Aim of the exercise – If a line below contains the string "THINK", return that line.

**** Record excerpts ****

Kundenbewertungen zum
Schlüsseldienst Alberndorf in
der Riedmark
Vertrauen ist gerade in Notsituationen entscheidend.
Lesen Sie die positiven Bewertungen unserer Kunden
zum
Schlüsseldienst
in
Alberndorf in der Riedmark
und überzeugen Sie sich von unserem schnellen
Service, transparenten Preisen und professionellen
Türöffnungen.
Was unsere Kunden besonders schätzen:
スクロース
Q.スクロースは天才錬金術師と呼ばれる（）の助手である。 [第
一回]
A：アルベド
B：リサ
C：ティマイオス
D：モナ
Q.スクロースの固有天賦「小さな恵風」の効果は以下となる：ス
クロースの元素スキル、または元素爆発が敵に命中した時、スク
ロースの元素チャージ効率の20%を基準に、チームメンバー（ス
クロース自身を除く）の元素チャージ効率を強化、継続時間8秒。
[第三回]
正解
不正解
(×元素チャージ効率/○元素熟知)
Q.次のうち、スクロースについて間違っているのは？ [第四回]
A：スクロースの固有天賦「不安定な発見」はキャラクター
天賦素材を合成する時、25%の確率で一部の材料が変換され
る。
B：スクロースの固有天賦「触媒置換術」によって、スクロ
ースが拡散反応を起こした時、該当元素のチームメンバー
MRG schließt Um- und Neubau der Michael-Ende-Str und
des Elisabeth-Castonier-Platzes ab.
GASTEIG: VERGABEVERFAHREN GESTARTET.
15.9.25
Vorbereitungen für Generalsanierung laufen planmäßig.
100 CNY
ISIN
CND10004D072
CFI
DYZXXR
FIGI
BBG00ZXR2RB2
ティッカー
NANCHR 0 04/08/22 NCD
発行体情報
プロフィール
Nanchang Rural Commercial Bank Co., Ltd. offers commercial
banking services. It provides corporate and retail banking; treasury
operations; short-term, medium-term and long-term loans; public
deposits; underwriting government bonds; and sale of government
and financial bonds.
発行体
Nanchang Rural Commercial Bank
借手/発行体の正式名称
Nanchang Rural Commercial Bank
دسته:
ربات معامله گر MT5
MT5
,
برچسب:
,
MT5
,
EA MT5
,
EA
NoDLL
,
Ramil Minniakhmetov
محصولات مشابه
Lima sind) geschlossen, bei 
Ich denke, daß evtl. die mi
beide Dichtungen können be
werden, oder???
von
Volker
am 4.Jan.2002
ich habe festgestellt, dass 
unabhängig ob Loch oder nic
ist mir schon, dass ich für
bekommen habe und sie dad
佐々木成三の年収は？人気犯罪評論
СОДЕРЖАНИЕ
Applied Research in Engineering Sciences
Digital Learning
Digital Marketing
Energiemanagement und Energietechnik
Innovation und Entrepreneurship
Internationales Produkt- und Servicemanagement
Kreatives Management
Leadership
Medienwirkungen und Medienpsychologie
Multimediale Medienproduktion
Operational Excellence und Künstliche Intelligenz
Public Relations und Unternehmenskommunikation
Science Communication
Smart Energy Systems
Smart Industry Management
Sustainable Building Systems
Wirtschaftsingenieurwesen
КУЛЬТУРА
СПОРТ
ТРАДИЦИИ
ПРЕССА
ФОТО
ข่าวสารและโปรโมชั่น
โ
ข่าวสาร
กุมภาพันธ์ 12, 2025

****
**** Record excerpts ****

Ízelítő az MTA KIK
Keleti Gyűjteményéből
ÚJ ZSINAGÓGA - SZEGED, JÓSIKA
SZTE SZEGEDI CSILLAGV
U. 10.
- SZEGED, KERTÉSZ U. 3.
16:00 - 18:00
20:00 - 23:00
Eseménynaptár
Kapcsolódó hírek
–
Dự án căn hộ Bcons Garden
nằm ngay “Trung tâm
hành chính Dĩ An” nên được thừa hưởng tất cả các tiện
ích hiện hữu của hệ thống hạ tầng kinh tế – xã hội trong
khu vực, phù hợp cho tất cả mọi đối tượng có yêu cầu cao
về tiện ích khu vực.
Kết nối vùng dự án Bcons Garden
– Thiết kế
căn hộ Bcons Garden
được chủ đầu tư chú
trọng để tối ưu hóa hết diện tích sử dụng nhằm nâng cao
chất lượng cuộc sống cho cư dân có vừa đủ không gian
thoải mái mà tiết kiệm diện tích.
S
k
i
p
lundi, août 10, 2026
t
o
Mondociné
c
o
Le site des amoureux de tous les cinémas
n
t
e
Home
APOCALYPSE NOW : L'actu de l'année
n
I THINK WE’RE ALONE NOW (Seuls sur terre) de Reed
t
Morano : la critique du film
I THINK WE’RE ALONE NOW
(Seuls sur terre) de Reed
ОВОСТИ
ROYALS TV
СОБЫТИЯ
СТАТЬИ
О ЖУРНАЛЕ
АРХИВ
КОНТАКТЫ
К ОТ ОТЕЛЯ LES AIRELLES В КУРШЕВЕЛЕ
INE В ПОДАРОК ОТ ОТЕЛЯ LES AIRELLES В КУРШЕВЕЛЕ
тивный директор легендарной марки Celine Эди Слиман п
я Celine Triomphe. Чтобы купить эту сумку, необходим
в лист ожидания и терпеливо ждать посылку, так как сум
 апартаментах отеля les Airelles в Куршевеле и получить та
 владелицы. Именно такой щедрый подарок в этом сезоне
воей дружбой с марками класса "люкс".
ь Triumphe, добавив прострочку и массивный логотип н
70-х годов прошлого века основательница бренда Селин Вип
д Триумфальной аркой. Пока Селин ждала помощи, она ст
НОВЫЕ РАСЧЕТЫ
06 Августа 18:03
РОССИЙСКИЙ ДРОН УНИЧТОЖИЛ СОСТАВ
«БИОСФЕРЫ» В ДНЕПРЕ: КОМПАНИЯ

****
**** Record excerpts ****

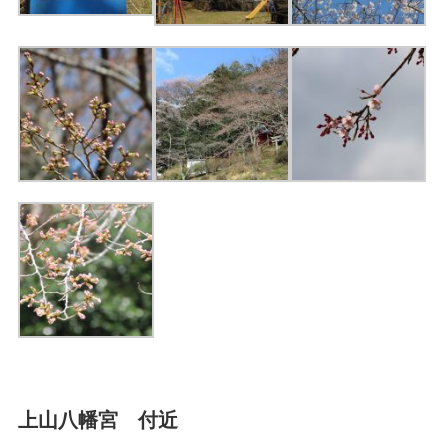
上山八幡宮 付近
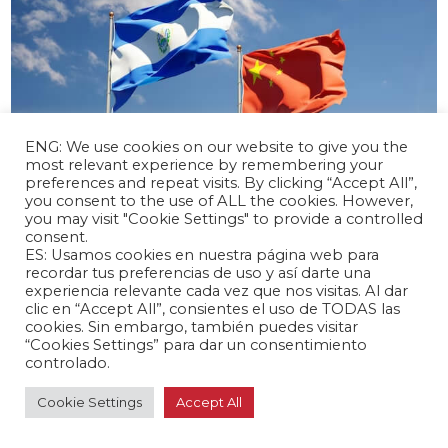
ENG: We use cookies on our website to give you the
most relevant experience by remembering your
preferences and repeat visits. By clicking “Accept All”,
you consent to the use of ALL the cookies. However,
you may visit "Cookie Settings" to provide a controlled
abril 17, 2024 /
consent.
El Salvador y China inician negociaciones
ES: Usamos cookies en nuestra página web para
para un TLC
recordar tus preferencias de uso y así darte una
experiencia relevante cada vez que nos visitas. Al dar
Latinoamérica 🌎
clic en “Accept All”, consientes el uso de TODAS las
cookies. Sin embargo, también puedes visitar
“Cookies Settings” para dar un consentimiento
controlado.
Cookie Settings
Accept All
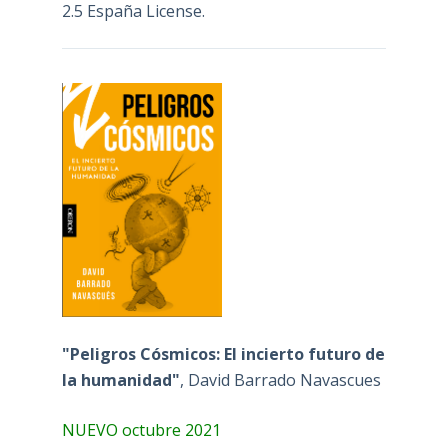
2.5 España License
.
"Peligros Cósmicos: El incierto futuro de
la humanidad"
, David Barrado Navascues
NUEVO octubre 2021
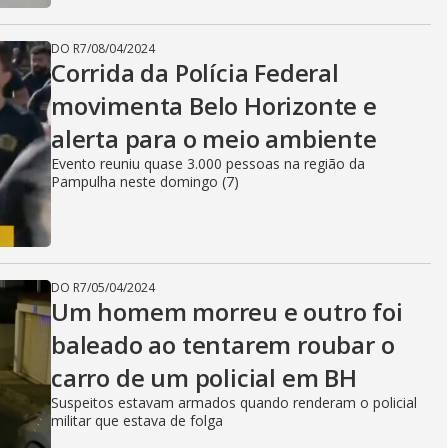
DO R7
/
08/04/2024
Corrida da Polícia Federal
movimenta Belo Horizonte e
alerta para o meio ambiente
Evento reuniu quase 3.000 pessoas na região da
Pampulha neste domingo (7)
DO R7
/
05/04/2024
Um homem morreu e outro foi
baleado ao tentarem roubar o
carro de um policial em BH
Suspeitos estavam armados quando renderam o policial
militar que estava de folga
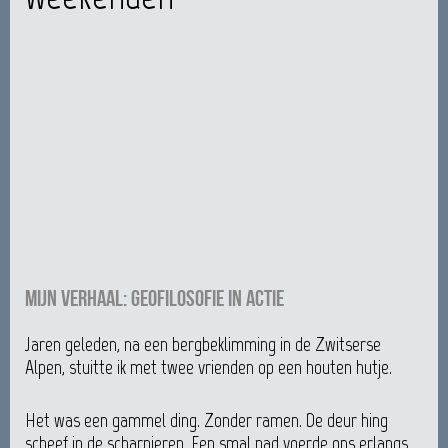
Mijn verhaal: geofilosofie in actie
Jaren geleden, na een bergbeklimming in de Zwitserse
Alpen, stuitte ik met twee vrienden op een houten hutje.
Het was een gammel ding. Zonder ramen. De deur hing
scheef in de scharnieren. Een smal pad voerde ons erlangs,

****

Output –
I THINK WE’RE ALONE NOW (Seuls sur terre) de Reed
I THINK WE’RE ALONE NOW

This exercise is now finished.